Recente também é o artigo do Desembargador José Carlos de Aquino, publicado no Jornal "O Estado de São Paulo", 12/01/05, que, dentre outras questões, trata da necessidade de melhor formação no ensino do Direito e sugere a atuação do advogado nas instâncias de acordo com a experiência e idade. Polêmico, o artigo foi alvo de debates no site Migalhas, que veiculou diferentes opiniões polarizadas de acordo com as funções dos operadores jurídicos. E ainda, além da recém-votada reforma do Judiciário, em São Paulo, o Provimento do TJ autoriza a instituição de Setores de Conciliação ou Mediação, devidamente nomeadas, conferindo-lhes, assim, a necessária diferença.

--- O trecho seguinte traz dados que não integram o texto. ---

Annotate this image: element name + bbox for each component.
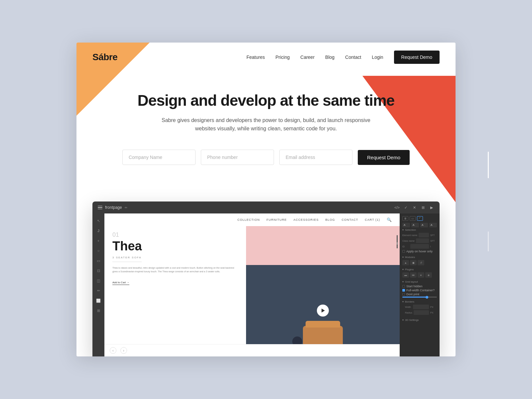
i-label: I [430, 245, 437, 248]
code-icon[interactable]: </> [394, 205, 400, 210]
radius-input[interactable] [414, 310, 429, 315]
tool-text[interactable]: J [95, 227, 102, 234]
plugin-btn-4[interactable]: ◈ [425, 272, 432, 278]
dont-print-checkbox[interactable] [402, 293, 405, 296]
modules-title: Modules [402, 256, 437, 259]
logo: Sábre [92, 52, 117, 63]
nav-features[interactable]: Features [246, 55, 265, 60]
hover-checkbox[interactable] [402, 250, 405, 253]
close-icon[interactable]: ✕ [412, 205, 417, 210]
tool-cursor[interactable]: ↖ [95, 217, 102, 224]
width-input[interactable] [413, 305, 429, 309]
form-request-demo-button[interactable]: Request Demo [358, 150, 410, 165]
editor-container: frontpage ✏ </> ✓ ✕ ⊞ ▶ ↖ J + ○ [92, 201, 440, 356]
preview-sofa [303, 326, 343, 346]
element-name-row: Element name SFT [402, 233, 437, 237]
check-icon[interactable]: ✓ [403, 205, 408, 210]
slider-track[interactable] [402, 297, 437, 298]
nav-login[interactable]: Login [372, 55, 383, 60]
tool-rect[interactable]: ▭ [95, 257, 102, 264]
border-width-row: Width PX Radius PX [402, 305, 437, 316]
device-desktop[interactable]: 🖥 [402, 216, 408, 221]
selection-title: Selection [402, 228, 437, 231]
company-name-input[interactable] [122, 150, 196, 165]
tool-component[interactable]: ⊡ [95, 267, 102, 274]
edit-icon[interactable]: ✏ [125, 206, 127, 209]
full-width-checkbox[interactable] [402, 289, 405, 292]
tool-settings[interactable]: ⊞ [95, 307, 102, 314]
preview-product-image [246, 226, 400, 356]
editor-tools-panel: ↖ J + ○ ▭ ⊡ ◫ ✏ ⬜ ⊞ [92, 213, 104, 356]
preview-product-number: 01 [112, 231, 238, 238]
id-input[interactable] [410, 244, 429, 249]
hero-section: Design and develop at the same time Sabr… [76, 72, 456, 201]
plugins-section: Plugins ▬ ⏮ ● ◈ [402, 268, 437, 278]
grid-icon[interactable]: ⊞ [420, 205, 426, 210]
module-btn-2[interactable]: ◼ [410, 260, 417, 265]
hamburger-icon[interactable] [98, 206, 102, 209]
size-b-input[interactable]: A [411, 223, 419, 227]
element-name-input[interactable] [419, 233, 429, 237]
nav-contact[interactable]: Contact [345, 55, 361, 60]
prev-arrow[interactable]: ‹ [110, 347, 116, 354]
sft-label-1: SFT [430, 234, 437, 236]
preview-add-to-cart[interactable]: Add to Cart → [112, 281, 129, 285]
slider-fill [402, 297, 428, 298]
px-label-2: PX [430, 312, 437, 314]
device-tablet[interactable]: ▭ [410, 216, 416, 221]
device-mobile[interactable]: 📱 [417, 216, 423, 221]
hero-subtitle: Sabre gives designers and developers the… [160, 116, 372, 133]
email-address-input[interactable] [279, 150, 352, 165]
slider-thumb[interactable] [426, 296, 428, 299]
plugin-btn-2[interactable]: ⏮ [410, 272, 417, 278]
dont-print-row: Dont print [402, 293, 437, 296]
nav-blog[interactable]: Blog [325, 55, 334, 60]
start-hidden-checkbox[interactable] [402, 285, 405, 288]
class-name-input[interactable] [416, 238, 429, 243]
nav-pricing[interactable]: Pricing [275, 55, 290, 60]
phone-number-input[interactable] [201, 150, 274, 165]
play-button[interactable] [317, 305, 329, 317]
play-icon[interactable]: ▶ [429, 205, 434, 210]
next-arrow[interactable]: › [120, 347, 127, 354]
module-icons: ▲ ◼ ↺ [402, 260, 437, 265]
border-radius-input-row: Radius PX [405, 310, 437, 315]
size-d-input[interactable]: A [429, 223, 437, 227]
module-btn-1[interactable]: ▲ [402, 260, 409, 265]
preview-product-subtitle: 3 SEATER SOFA [112, 256, 142, 262]
module-btn-3[interactable]: ↺ [418, 260, 424, 265]
tool-pen[interactable]: ✏ [95, 287, 102, 294]
preview-product-name: Thea [112, 240, 238, 252]
preview-nav-contact: CONTACT [341, 218, 358, 221]
start-hidden-row: Start hidden [402, 285, 437, 288]
preview-nav-accessories: ACCESSORIES [293, 218, 319, 221]
element-name-label: Element name [402, 234, 417, 236]
tool-add[interactable]: + [95, 237, 102, 244]
size-a-input[interactable]: A [402, 223, 410, 227]
editor-right-panel: 🖥 ▭ 📱 A A A A Selection [400, 213, 440, 356]
preview-sofa-area [246, 265, 400, 356]
device-icons: 🖥 ▭ 📱 [402, 216, 437, 221]
nav-career[interactable]: Career [300, 55, 315, 60]
editor-body: ↖ J + ○ ▭ ⊡ ◫ ✏ ⬜ ⊞ COLLECTION FURNI [92, 213, 440, 356]
main-nav: Features Pricing Career Blog Contact Log… [246, 51, 440, 64]
plugins-title: Plugins [402, 268, 437, 271]
preview-nav-search: 🔍 [387, 217, 392, 222]
tool-layers[interactable]: ◫ [95, 277, 102, 284]
borders-title: Borders [402, 300, 437, 303]
plugin-btn-1[interactable]: ▬ [402, 272, 409, 278]
tool-circle[interactable]: ○ [95, 247, 102, 254]
plugin-icons: ▬ ⏮ ● ◈ [402, 272, 437, 278]
hero-title: Design and develop at the same time [92, 92, 440, 109]
preview-content: 01 Thea 3 SEATER SOFA Thea is classic an… [104, 226, 400, 356]
titlebar-filename: frontpage [105, 205, 122, 210]
full-width-row: Full-width Container? [402, 289, 437, 292]
header-request-demo-button[interactable]: Request Demo [394, 51, 440, 64]
px-label-1: PX [430, 306, 437, 308]
tool-image[interactable]: ⬜ [95, 297, 102, 304]
hover-checkbox-row: Apply on hover only [402, 250, 437, 253]
3d-settings-title: 3D Settings [402, 319, 437, 322]
plugin-btn-3[interactable]: ● [418, 272, 424, 278]
preview-nav-blog: BLOG [325, 218, 335, 221]
size-c-input[interactable]: A [420, 223, 428, 227]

Estas notícias trazem como denominador comum a mudança que está ocorrendo no papel e função do Judiciário e denunciam a necessidade em acompanhar as rápidas e necessárias modificações na dinâmica das relações. Com a liberdade que a interdisciplina permite, selecionei as notícias como disparadores para pensar os relacionamentos por meio de um eixo que se afigura importante a cada dia - o do poder.
A utilização mais freqüente do termo é emprestada da política. Mas temos visto uma resignificação do Público e do Privado, uma redefinição de fronteiras, uma modificação no que era a conhecida hierarquia nas relações e nas bases de seu exercício - o poder necessita ser pensado não como equivalente à autoridade, um dentre seus possíveis atributos, mas de modo mais amplo, como potência, que se exerce e legitima nos relacionamentos humanos.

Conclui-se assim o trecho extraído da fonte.